··· Entries supplied ···
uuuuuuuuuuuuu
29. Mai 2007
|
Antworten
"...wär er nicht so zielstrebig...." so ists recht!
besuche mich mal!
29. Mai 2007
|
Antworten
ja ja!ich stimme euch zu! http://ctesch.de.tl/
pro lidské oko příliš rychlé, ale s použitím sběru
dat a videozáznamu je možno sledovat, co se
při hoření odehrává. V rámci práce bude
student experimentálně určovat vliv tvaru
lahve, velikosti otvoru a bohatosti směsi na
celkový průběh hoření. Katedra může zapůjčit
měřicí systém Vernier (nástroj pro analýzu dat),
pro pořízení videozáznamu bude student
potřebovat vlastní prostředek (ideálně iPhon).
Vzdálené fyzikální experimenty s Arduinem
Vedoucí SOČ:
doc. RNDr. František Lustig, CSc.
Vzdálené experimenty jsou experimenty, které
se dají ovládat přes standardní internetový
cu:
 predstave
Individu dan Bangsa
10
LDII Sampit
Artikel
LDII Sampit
···
Description of the task. The answer should be an exact copy of the lines from the first line of the data through the line with "při hoření odehrává. V rámci práce bude" and should contain nothing else.

Expected output.
uuuuuuuuuuuuu
29. Mai 2007
|
Antworten
"...wär er nicht so zielstrebig...." so ists recht!
besuche mich mal!
29. Mai 2007
|
Antworten
ja ja!ich stimme euch zu! http://ctesch.de.tl/
pro lidské oko příliš rychlé, ale s použitím sběru
dat a videozáznamu je možno sledovat, co se
při hoření odehrává. V rámci práce bude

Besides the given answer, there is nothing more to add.